Multi-type load characteristic modelling and state inference on power-to-ammonia and power-to-methanol production unit under fluctuating electricity-hydrogen interaction

Power to X technology enables the targeted conversion between electrical energy and chemical energy. While this technology significantly promotes deep carbon reduction in the chemical industry, it also indirectly introduces the inherent uncertainties of renewable energy into production units. In the context of electric-hydrogen interactions, if gas buffer tanks cannot fully mitigate hydrogen source fluctuations, the operational states of multiple devices within the unit will deviate, resulting in load states instability. To construct load characteristic models with strong adaptability to fluctuating environments, this study constructs state inference on P2A and P2M production units.
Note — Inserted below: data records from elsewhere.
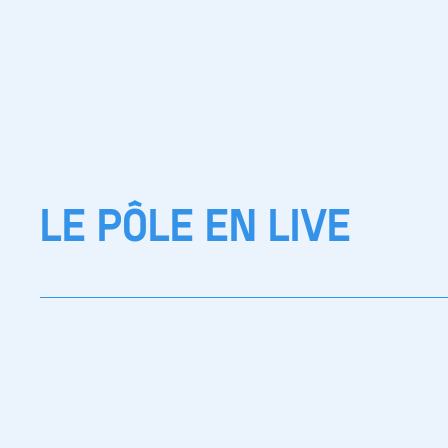
LE PÔLE EN LIVE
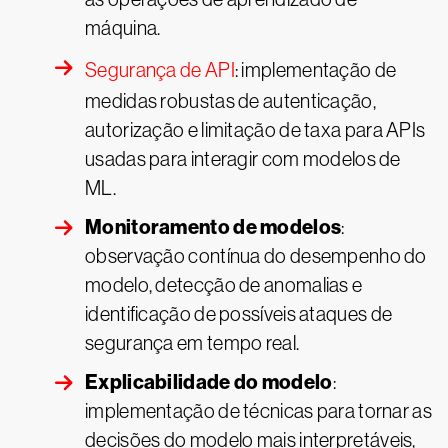
máquina.
Segurança de API
: implementação de
medidas robustas de autenticação,
autorização e limitação de taxa para APIs
usadas para interagir com modelos de
ML.
Monitoramento de modelos
:
observação contínua do desempenho do
modelo, detecção de anomalias e
identificação de possíveis ataques de
segurança em tempo real.
Explicabilidade do modelo
:
implementação de técnicas para tornar as
decisões do modelo mais interpretáveis,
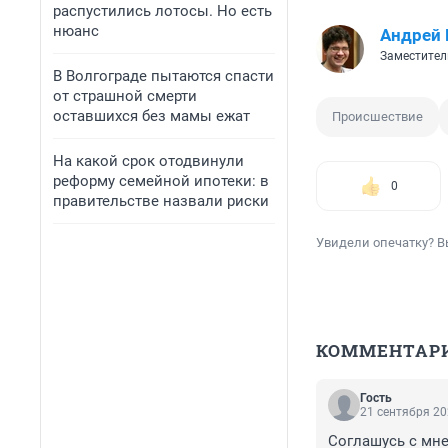
распустились лотосы. Но есть
нюанс
Андрей 
Заместител
В Волгограде пытаются спасти
от страшной смерти
оставшихся без мамы ежат
Происшествие
На какой срок отодвинули
реформу семейной ипотеки: в
0
правительстве назвали риски
Увидели опечатку? В
КОММЕНТАР
Гость
21 сентября 20
Соглашусь с мне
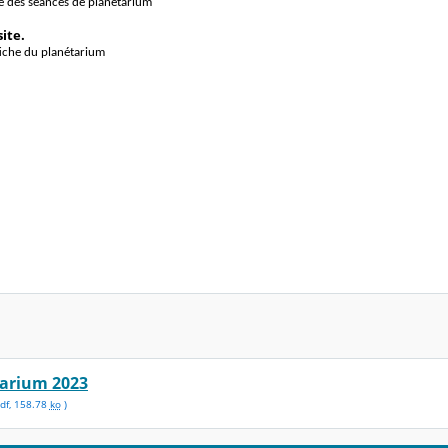
se des séances de planétarium
site.
 fiche du planétarium
tarium 2023
df
,
158.78
ko
)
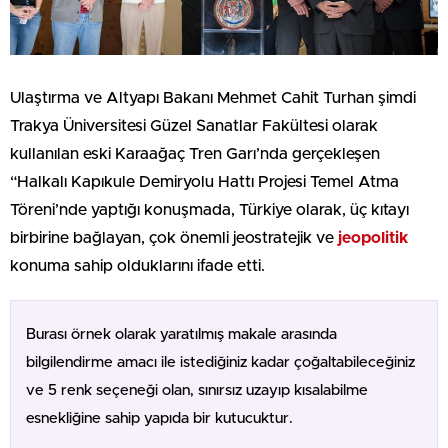
Ulaştırma ve Altyapı Bakanı Mehmet Cahit Turhan şimdi
Trakya Üniversitesi Güzel Sanatlar Fakültesi olarak
kullanılan eski Karaağaç Tren Garı’nda gerçekleşen
“Halkalı Kapıkule Demiryolu Hattı Projesi Temel Atma
Töreni’nde yaptığı konuşmada, Türkiye olarak, üç kıtayı
birbirine bağlayan, çok önemli jeostratejik ve
jeopolitik
konuma sahip olduklarını ifade etti.
Burası örnek olarak yaratılmış makale arasında
bilgilendirme amacı ile istediğiniz kadar çoğaltabileceğiniz
ve 5 renk seçeneği olan, sınırsız uzayıp kısalabilme
esnekliğine sahip yapıda bir kutucuktur.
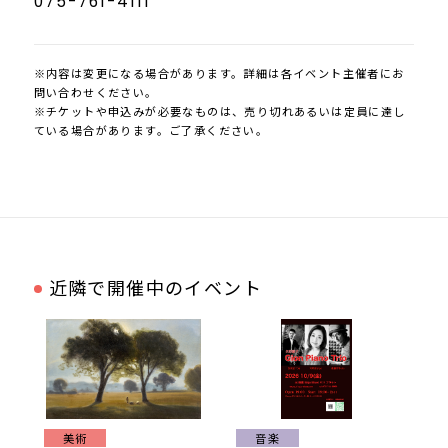
075-761-4111
※内容は変更になる場合があります。詳細は各イベント主催者にお
問い合わせください。
※チケットや申込みが必要なものは、売り切れあるいは定員に達し
ている場合があります。ご了承ください。
近隣で開催中のイベント
美術
音楽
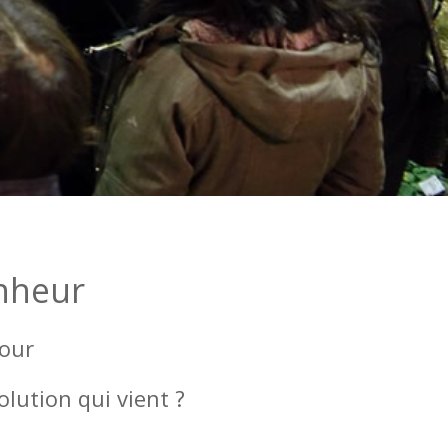
onheur
mour
olution qui vient ?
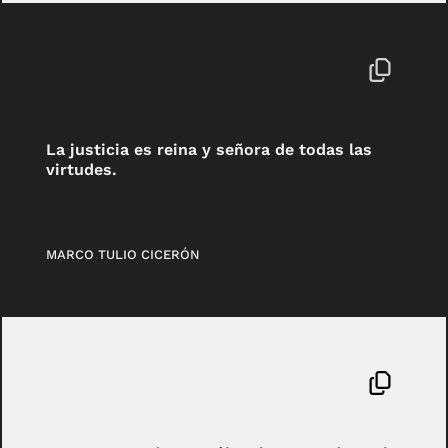
La justicia es reina y señora de todas las
virtudes.
MARCO TULIO CICERÓN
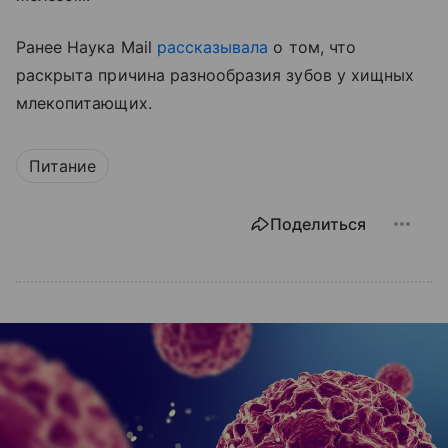
Ранее Наука Mail
рассказывала
о том, что
раскрыта причина разнообразия зубов у хищных
млекопитающих.
Питание
Поделиться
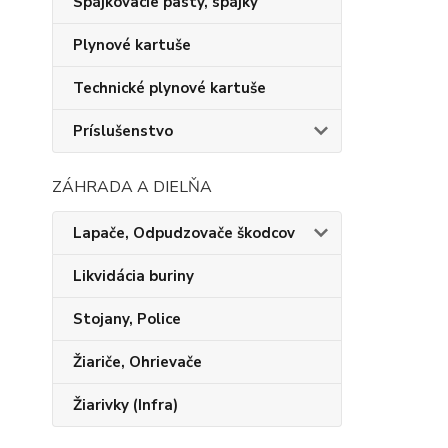
Spájkovacie pasty, spájky
Plynové kartuše
Technické plynové kartuše
Príslušenstvo
ZÁHRADA A DIELŇA
Lapače, Odpudzovače škodcov
Likvidácia buriny
Stojany, Police
Žiariče, Ohrievače
Žiarivky (Infra)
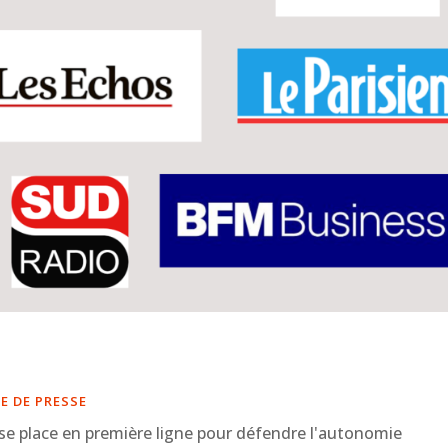
E DE PRESSE
se place en première ligne pour défendre l'autonomie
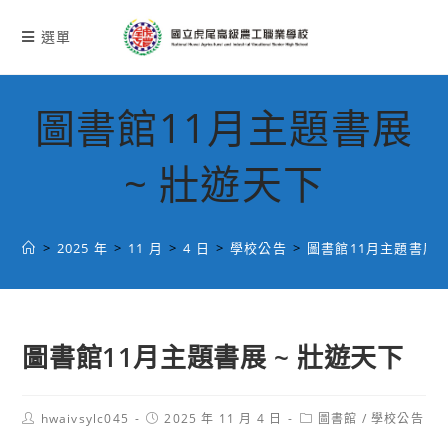
跳
轉
選單
至
主
要
圖書館11月主題書展
內
容
~ 壯遊天下
>
2025 年
>
11 月
>
4 日
>
學校公告
>
圖書館11月主題書展 
圖書館11月主題書展 ~ 壯遊天下
Post
Post
Post
hwaivsylc045
2025 年 11 月 4 日
圖書館
/
學校公告
author:
published:
category:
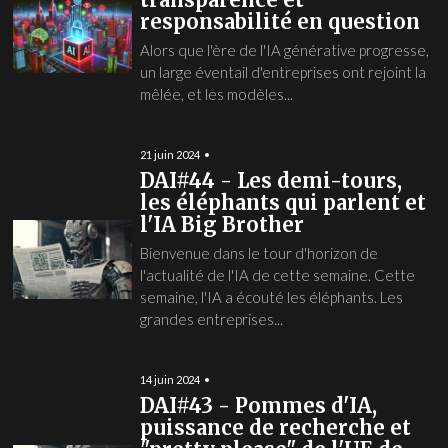
responsabilité en question
Alors que l'ère de l'IA générative progresse,
un large éventail d'entreprises ont rejoint la
mêlée, et les modèles...
21 juin 2024
DAI#44 - Les demi-tours,
les éléphants qui parlent et
l'IA Big Brother
Bienvenue dans le tour d'horizon de
l'actualité de l'IA de cette semaine. Cette
semaine, l'IA a écouté les éléphants. Les
grandes entreprises...
14 juin 2024
DAI#43 - Pommes d'IA,
puissance de recherche et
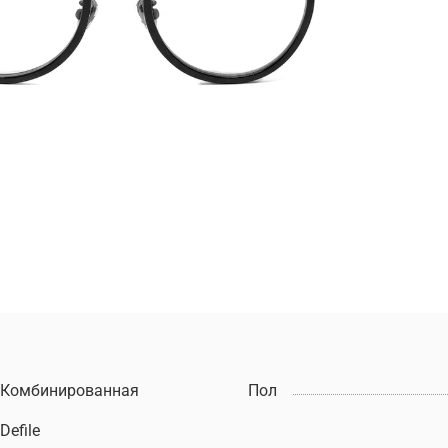
Комбинированная
Пол
Defile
The inference process progresses from microscopic reaction equilibrium states through mesoscopic equipment operational conditions, ultimately culminating in macroscopic load states. Using energy consumption per unit mass of product as the load state evaluation metric, the various load states of production units are inferred under different feed gas ratio and feed flow rate deviations. Source disturbances of H₂, N₂ and CO2 trigger multi-scale equilibrium shifts, affecting syngas flow and system states from micro to macro levels. The inherent characteristics of the two types of units, particularly in terms of reaction systems, syngas circulation processes, and purification techniques, are the primary factors contributing to the differences in load states.